According to the National Transportation Safety Board,the bridge had been struck repeatedly by oversize loads, and that state permits for trucks did not verify whether or not the truck would fit through bridges along the route.
In response to the accident, the board offered the following safety recommendations:
- More thorough evaluation for permitting oversize trucks
- More specific and detailed information about bridge clearance for each lane of traffic
- Policies prohibiting escort drivers from using cell phones and electronic devices
- Better signs for bridged warning about clearances
“Movement of oversized loads is a specialized operation that demands special precautions,” states the board’s acting chairman Christopher Hart. “What this investigation uncovered were multiple gaps in multiple systems and repeated occurrences of similar bridge strikes.”
According to the Federal Highway Administration, 67,000 out of 607,000 of bridges in America were structurally deficient in 2012. This translates to 11 percent of bridges across the nation. This percentage is a slight improvement since 2007, when 12 percent of bridges in America were labeled as structurally deficient. In 2007, an Interstate 35 bridge in Minneapolis collapsed, killing 13 people.
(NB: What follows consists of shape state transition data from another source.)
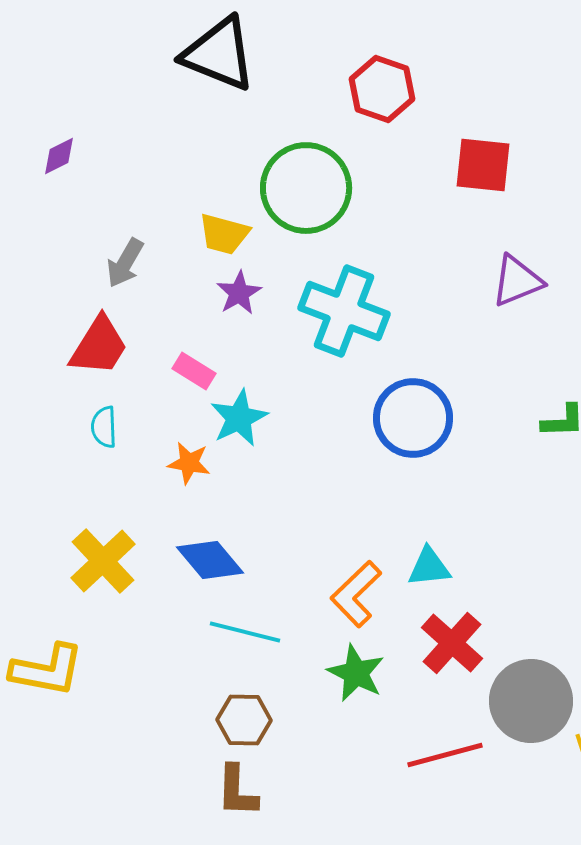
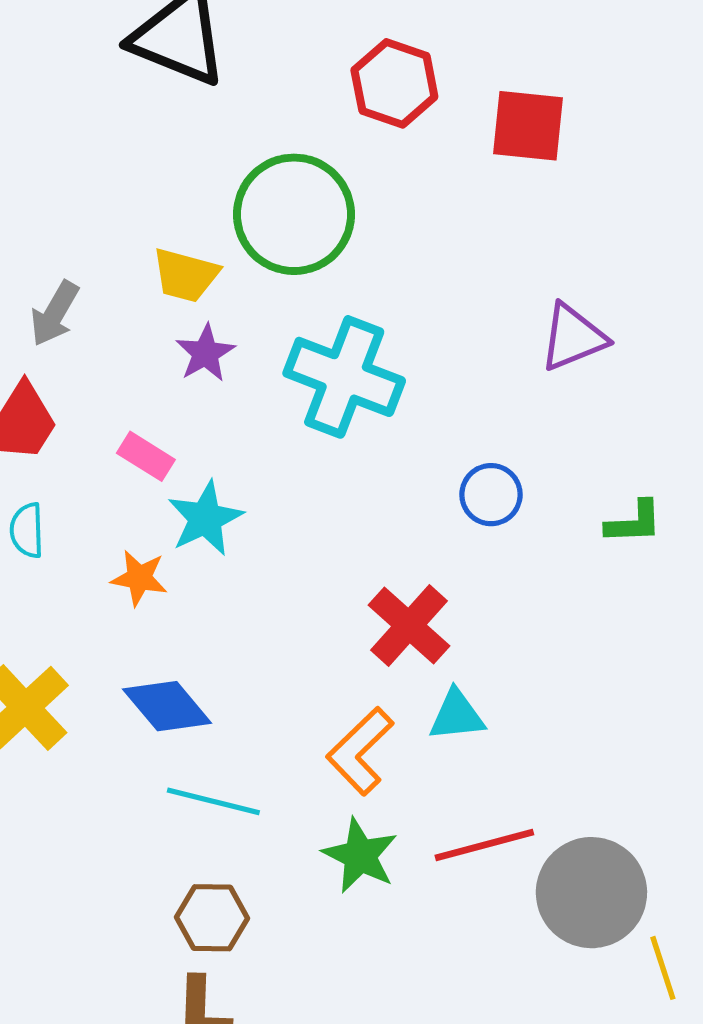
red square: (483, 165) -> (528, 126), moved
blue circle: (413, 418) -> (491, 495), moved, size x0.6
red cross: (452, 643) -> (409, 626), moved
red line: (445, 755) -> (484, 845), moved

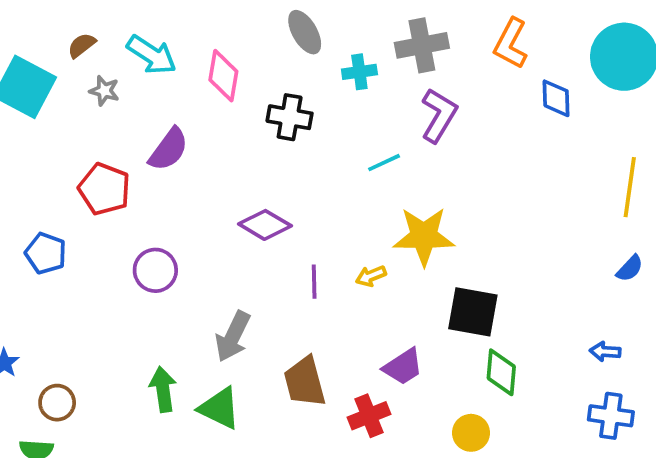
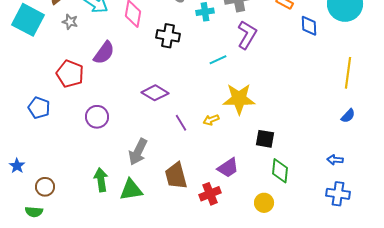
purple line: (314, 282) -> (181, 123), turned -30
black square: (473, 312) -> (265, 139), size x0.7
green triangle: (220, 408) -> (131, 190), turned -35

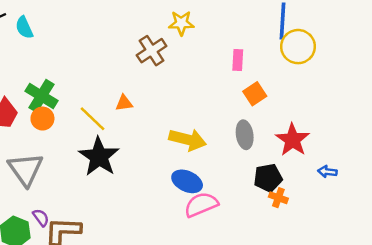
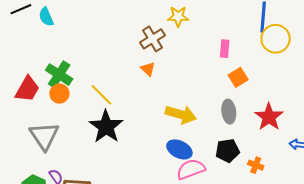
orange triangle: (124, 103) -> (148, 69), moved, turned 49
black pentagon: (268, 178) -> (227, 151), moved

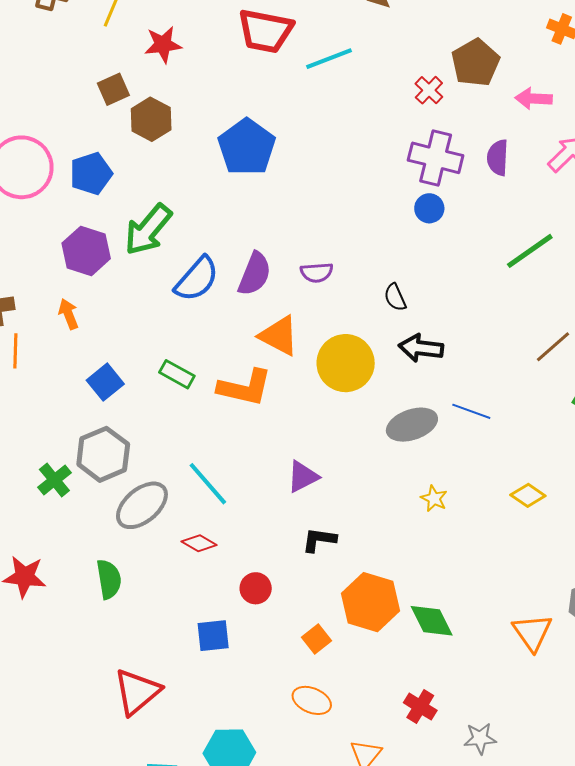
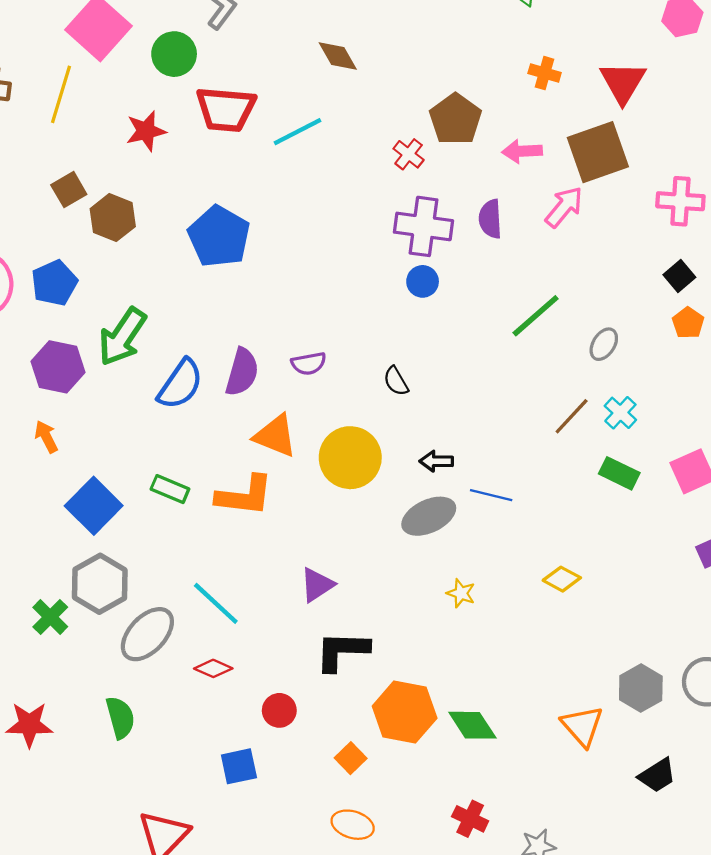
red star: (163, 44) -> (146, 131), moved
black arrow: (421, 348) -> (436, 461), moved, size x0.7
blue square: (105, 382) -> (94, 506), size x1.4
black L-shape: (319, 540) -> (342, 651), size x1.5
Just before the bridge collapsed, a 2010 Kentworth truck-tractor towing a 1997 Aspen flatbed trailer passed onto the bridge. The truck was towing and oversized load, which struck the overhead portal, as well as several braces on the bridges right side, NTSB reports. Two other vehicles were on the bridge when it fell, including a southbound 2010 Dodge Ram pickup towing a 2009 Jayco camper trailer, and a northbound 2013 Subaru XV Crosstrek.
The accident blocked a major north-south roadway, where an average of 71,000 vehicles passed the site of the accident everyday. The driver of the truck in question reported the truck to be 15 feet and 9 inches tall, though investigators found the truck 15 feet and 11 inches tall. Investigators also found the arched bridge;s lowest clearance on the right lane to be 14 feet and 5 inches tall. In 2012, the bridge had already been struck eight times by oversize loads before the accident.
“Everyone is pointing at everyone else,” said NTSB member Mark Rosekind.
The truck belonged to Mullen Trucking, a Canadian company, which received a $10 permit on the internet for the trip which claimed the trip to Washington state was fine, claiming “Route Ok: and that the agency “Does not guarantee height clearances.”
Investigators also report that a pole on an escort car driving ahead of the truck struck the bridge several times, and that the driver was distracted and using a cellphone. What’s more, the truck was following the car at only 400 feet, rather than the recommended 800 feet. This might have prevented the escort car driver from warning the truck driver.
The board reports the bridge has been rebuilt, with an 18 foot clearance across all four lanes.